*** Opening STORED DATA ***
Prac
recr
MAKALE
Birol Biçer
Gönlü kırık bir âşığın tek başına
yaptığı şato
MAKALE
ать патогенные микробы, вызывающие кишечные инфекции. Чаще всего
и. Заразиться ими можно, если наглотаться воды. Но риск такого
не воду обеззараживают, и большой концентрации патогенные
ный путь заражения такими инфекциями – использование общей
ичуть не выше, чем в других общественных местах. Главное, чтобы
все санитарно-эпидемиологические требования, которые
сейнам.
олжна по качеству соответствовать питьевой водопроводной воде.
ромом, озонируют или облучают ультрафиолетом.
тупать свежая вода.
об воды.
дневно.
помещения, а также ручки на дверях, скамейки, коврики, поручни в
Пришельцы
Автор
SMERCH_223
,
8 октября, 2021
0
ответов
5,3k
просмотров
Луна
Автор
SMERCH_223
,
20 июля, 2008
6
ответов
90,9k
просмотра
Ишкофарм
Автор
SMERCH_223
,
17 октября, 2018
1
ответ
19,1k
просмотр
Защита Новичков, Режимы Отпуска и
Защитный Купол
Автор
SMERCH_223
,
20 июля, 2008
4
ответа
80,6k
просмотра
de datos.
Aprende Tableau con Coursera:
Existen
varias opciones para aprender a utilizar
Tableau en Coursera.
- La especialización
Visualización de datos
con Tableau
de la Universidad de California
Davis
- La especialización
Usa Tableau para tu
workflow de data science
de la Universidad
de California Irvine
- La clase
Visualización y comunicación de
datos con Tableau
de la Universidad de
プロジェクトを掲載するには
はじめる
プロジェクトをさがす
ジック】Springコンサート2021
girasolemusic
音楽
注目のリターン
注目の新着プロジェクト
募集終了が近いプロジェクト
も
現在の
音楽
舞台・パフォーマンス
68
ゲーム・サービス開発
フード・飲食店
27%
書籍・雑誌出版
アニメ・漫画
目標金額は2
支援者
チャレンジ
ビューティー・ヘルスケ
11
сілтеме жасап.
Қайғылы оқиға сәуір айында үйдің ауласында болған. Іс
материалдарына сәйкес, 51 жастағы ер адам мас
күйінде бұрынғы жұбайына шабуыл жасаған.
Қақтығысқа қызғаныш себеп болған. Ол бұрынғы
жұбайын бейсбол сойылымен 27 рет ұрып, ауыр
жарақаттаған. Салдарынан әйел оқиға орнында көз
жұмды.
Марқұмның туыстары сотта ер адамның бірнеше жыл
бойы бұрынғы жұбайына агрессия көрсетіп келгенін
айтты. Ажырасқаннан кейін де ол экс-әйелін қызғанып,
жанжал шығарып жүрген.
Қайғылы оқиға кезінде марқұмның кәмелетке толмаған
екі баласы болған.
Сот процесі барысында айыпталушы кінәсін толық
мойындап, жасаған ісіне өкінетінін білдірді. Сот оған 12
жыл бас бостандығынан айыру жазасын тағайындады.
*** Closing STORED DATA ***
*** Opening STORED DATA ***
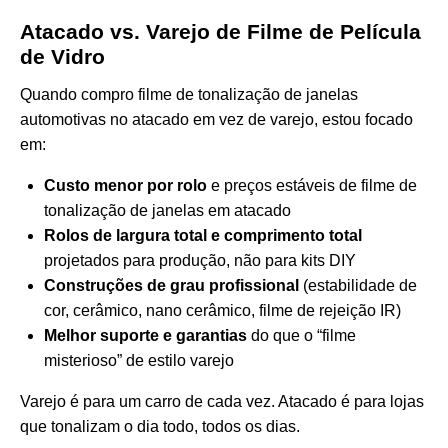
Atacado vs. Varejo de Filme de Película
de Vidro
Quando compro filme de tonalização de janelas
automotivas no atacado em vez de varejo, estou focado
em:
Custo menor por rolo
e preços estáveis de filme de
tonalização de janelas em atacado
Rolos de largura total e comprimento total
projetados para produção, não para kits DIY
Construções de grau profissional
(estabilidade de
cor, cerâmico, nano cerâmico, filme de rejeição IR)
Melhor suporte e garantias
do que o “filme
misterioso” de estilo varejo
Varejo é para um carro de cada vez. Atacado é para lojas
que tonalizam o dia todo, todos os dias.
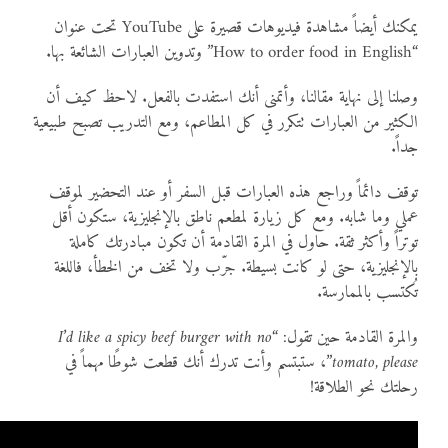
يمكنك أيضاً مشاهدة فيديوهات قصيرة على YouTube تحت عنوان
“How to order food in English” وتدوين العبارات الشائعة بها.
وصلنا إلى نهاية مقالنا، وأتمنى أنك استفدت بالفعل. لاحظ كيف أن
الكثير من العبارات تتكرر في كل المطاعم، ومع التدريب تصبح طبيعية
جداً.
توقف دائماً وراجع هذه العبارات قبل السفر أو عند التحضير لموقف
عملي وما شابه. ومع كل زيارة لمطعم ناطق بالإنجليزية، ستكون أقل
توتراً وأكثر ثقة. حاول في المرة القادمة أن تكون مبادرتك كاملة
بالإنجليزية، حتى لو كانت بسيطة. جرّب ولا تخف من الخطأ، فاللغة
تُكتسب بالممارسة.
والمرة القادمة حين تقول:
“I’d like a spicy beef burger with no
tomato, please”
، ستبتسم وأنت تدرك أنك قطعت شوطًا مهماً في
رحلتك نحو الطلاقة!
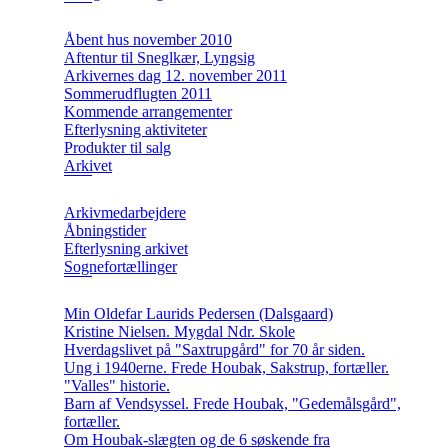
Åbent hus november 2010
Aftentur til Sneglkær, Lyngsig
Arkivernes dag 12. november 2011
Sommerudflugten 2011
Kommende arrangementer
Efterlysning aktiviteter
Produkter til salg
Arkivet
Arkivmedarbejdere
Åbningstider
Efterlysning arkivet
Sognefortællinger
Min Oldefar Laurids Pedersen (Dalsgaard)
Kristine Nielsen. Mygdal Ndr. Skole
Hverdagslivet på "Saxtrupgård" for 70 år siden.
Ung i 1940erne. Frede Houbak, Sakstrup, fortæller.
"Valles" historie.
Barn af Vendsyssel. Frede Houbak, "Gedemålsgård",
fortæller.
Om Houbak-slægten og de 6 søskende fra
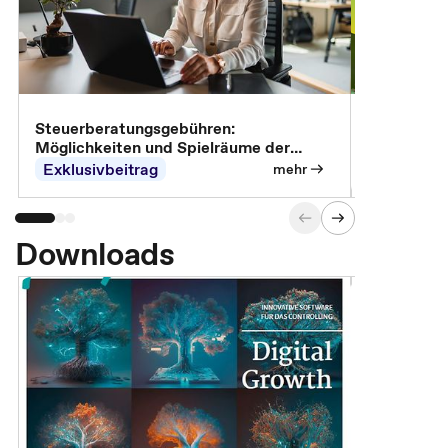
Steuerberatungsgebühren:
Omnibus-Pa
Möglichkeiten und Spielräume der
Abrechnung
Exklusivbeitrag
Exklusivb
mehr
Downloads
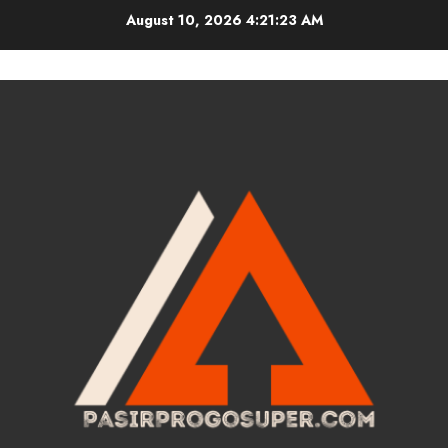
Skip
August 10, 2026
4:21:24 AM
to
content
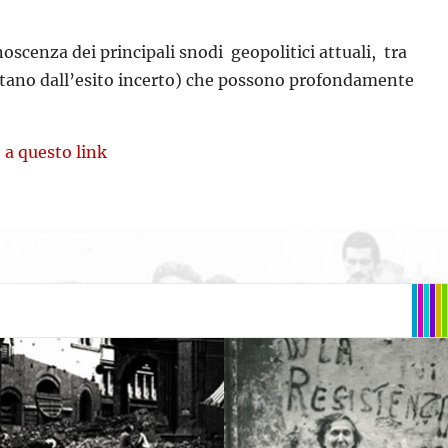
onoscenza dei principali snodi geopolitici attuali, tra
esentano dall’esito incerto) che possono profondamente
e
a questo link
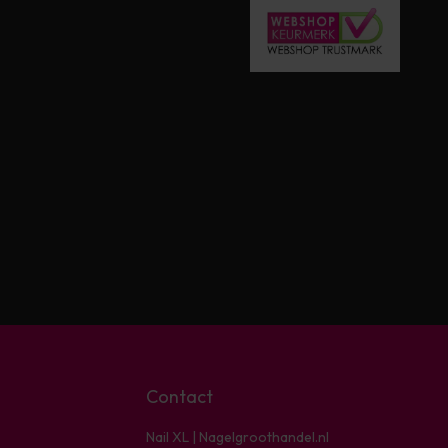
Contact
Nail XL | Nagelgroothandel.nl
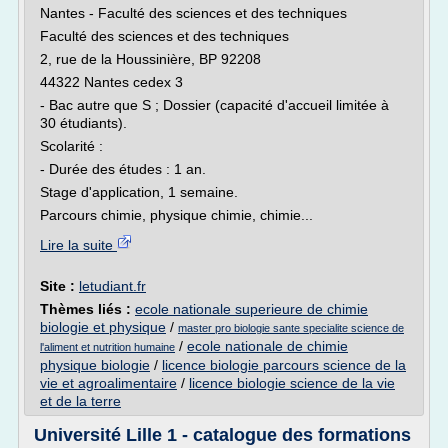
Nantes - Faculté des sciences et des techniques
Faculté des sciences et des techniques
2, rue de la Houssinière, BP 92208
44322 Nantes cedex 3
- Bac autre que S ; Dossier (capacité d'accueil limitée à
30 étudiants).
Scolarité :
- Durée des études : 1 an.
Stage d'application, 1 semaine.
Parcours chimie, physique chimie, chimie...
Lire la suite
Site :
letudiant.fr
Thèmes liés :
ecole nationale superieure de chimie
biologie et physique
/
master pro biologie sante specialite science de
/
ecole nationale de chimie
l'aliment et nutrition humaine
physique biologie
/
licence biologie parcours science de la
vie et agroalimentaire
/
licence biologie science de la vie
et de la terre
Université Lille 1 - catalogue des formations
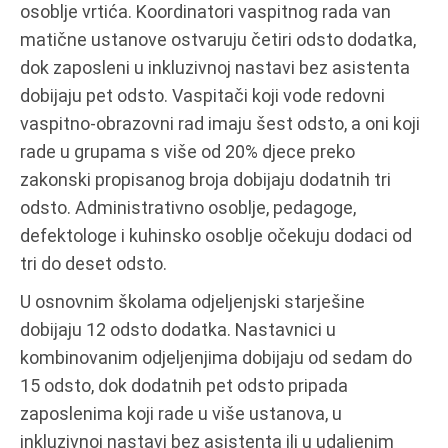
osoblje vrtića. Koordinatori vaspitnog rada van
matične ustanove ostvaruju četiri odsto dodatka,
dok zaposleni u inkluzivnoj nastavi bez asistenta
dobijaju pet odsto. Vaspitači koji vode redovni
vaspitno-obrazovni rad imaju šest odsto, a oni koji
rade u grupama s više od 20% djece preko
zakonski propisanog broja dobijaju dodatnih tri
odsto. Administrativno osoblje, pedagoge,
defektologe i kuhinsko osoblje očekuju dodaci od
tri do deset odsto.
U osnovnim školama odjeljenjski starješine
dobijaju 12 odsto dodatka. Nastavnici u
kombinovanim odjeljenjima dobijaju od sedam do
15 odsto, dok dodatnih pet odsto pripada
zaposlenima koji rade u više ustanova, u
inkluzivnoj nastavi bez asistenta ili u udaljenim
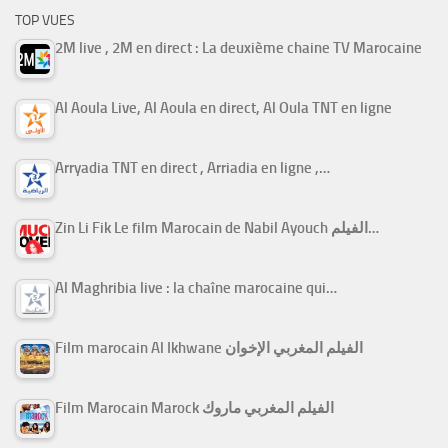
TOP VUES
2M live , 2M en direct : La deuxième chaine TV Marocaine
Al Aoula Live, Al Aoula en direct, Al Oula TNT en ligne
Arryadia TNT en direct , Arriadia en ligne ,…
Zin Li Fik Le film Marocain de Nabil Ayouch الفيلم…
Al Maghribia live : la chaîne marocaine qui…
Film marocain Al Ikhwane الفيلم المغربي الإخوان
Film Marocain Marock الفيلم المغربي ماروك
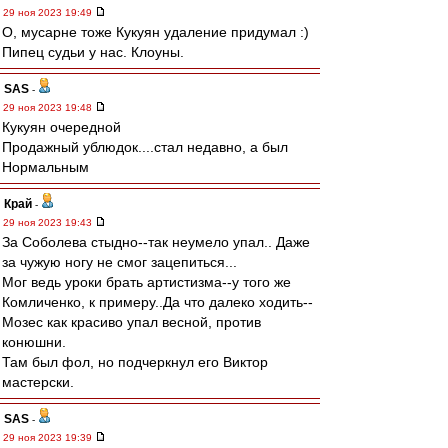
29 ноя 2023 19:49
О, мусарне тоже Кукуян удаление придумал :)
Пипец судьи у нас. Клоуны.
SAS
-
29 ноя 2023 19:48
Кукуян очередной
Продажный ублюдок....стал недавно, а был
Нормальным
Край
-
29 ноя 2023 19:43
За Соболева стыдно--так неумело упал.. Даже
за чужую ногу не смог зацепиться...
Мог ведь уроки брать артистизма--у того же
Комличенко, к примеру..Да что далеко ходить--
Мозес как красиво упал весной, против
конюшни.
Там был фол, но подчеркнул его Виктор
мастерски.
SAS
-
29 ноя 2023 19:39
*** Closing STORED DATA ***
* TASK INSTRUCTIONS:
Go to the line above holding "Arkivmedarbejdere", then copy exactly each line down to and including the one holding "rade u grupama s više od 20% djece preko", leaving pictures out.

* ANSWER TO THIS PROBLEM:
Arkivmedarbejdere
Åbningstider
Efterlysning arkivet
Sognefortællinger
Min Oldefar Laurids Pedersen (Dalsgaard)
Kristine Nielsen. Mygdal Ndr. Skole
Hverdagslivet på "Saxtrupgård" for 70 år siden.
Ung i 1940erne. Frede Houbak, Sakstrup, fortæller.
"Valles" historie.
Barn af Vendsyssel. Frede Houbak, "Gedemålsgård",
fortæller.
Om Houbak-slægten og de 6 søskende fra
Steuerberatungsgebühren:
Omnibus-Pa
Möglichkeiten und Spielräume der
Abrechnung
Exklusivbeitrag
Exklusivb
mehr
Downloads
Skip
August 10, 2026
4:21:24 AM
to
content
onoscenza dei principali snodi geopolitici attuali, tra
esentano dall’esito incerto) che possono profondamente
e
a questo link
Contact
Nail XL | Nagelgroothandel.nl
Nantes - Faculté des sciences et des techniques
Faculté des sciences et des techniques
2, rue de la Houssinière, BP 92208
44322 Nantes cedex 3
- Bac autre que S ; Dossier (capacité d'accueil limitée à
30 étudiants).
Scolarité :
- Durée des études : 1 an.
Stage d'application, 1 semaine.
Parcours chimie, physique chimie, chimie...
Lire la suite
Site :
letudiant.fr
Thèmes liés :
ecole nationale superieure de chimie
biologie et physique
/
master pro biologie sante specialite science de
/
ecole nationale de chimie
l'aliment et nutrition humaine
physique biologie
/
licence biologie parcours science de la
vie et agroalimentaire
/
licence biologie science de la vie
et de la terre
Université Lille 1 - catalogue des formations
osoblje vrtića. Koordinatori vaspitnog rada van
matične ustanove ostvaruju četiri odsto dodatka,
dok zaposleni u inkluzivnoj nastavi bez asistenta
dobijaju pet odsto. Vaspitači koji vode redovni
vaspitno-obrazovni rad imaju šest odsto, a oni koji
rade u grupama s više od 20% djece preko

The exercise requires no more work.